Im Irak war Ted Cogan an der versehentlichen Vernichtung einer unschuldig ins Feuer geratenen Großfamilie beteiligt, und nun wollen ihn daheim in Amerika die Schreckensvisionen nicht loslassen. Wohin er sich auch dreht und wendet, immer erscheinen da verstümmelte Gestalten, sieht er furchtbare Verbrechen, vernimmt kryptische Botschaften, die außer ihm keiner wahrnimmt oder deuten kann. Kurz, bevor seine Familie am Wahnsinn zu zerbrechen droht, kommt Cogan den im eigenen Umfeld verborgenen Ursachen auf die Spur.

Der Film "Echoes - Stimmen aus der Zwischenwelt" ging 1999 in den deutschen Kinos leider völlig unter. Da halfen auch gute Kritiken nicht. Zu groß war der Hype um den ähnlich gelagerten "The Sixth Sense". Eigentlich schade, denn "Echoes" reichte nicht ganz an den Willis-Film ran, war aber auch nicht so weit davon entfernt. Seid einigen Jahren wird versucht, mit hinterhergeschobenen DVD-Sequels, die mit den jeweiligen Original meist nur den Namen gemeinsam haben, schnell Kasse zu machen. Selten kommt dabei etwas Gutes raus, dass es aber möglich ist, hat "White Noise 2" bewiesen.

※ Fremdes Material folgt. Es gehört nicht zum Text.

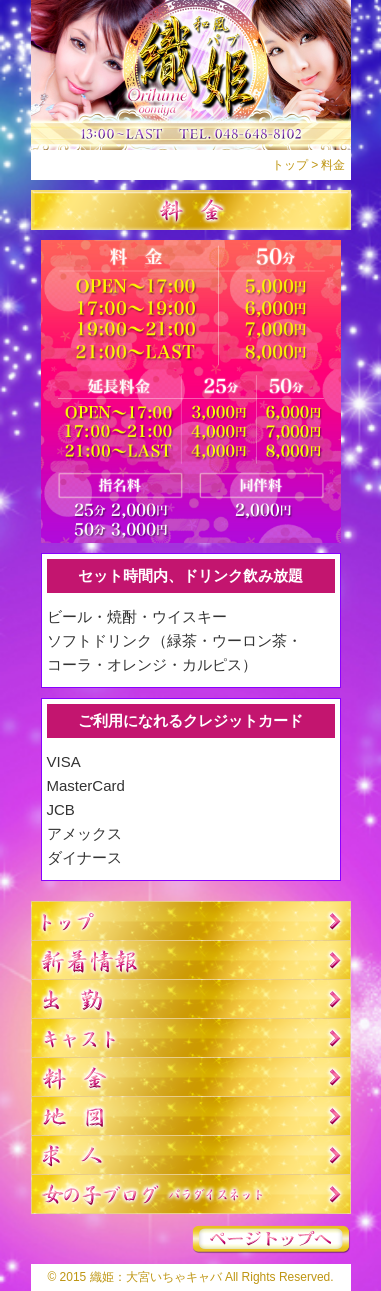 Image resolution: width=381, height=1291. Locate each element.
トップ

Nun liegt also "Echoes 2" vor, und man fragt sich, ob er ansatzweise an das Original heranreichen kann. Das ist so leicht gar nicht zu beantworten denn der Film unterscheidet sich doch gravierend vom ersten Film. Diesmal ist es keine Hypnose, die dazu führt, dass die Hauptperson Einblicke in die Geisterwelt erhält, sondern ein Kriegstrauma. Zumindest wirkt es über lange Zeit so. Das ist natürlich ein aktuelles Thema, mit dem versucht wird, kritische Untertöne in die Handlung einzuflechten. Warum auch nicht. Allerdings hat man es damit vielleicht ein wenig zu gut gemeint, denn im Verlauf werden dann auch gleich Themen wie Jugendgewalt und Rassismus mit eingebaut. Das ist für einen Unterhaltungsfilm, der im Gruselgenre angelegt, möglicherweise wirklich zu viel. Ich persönlich empfand es aber nicht unbedingt störend oder aufdringlich. Letztendlich ist es für den Plot sogar entscheidend aber ich will an dieser Stelle nicht zu viel verraten.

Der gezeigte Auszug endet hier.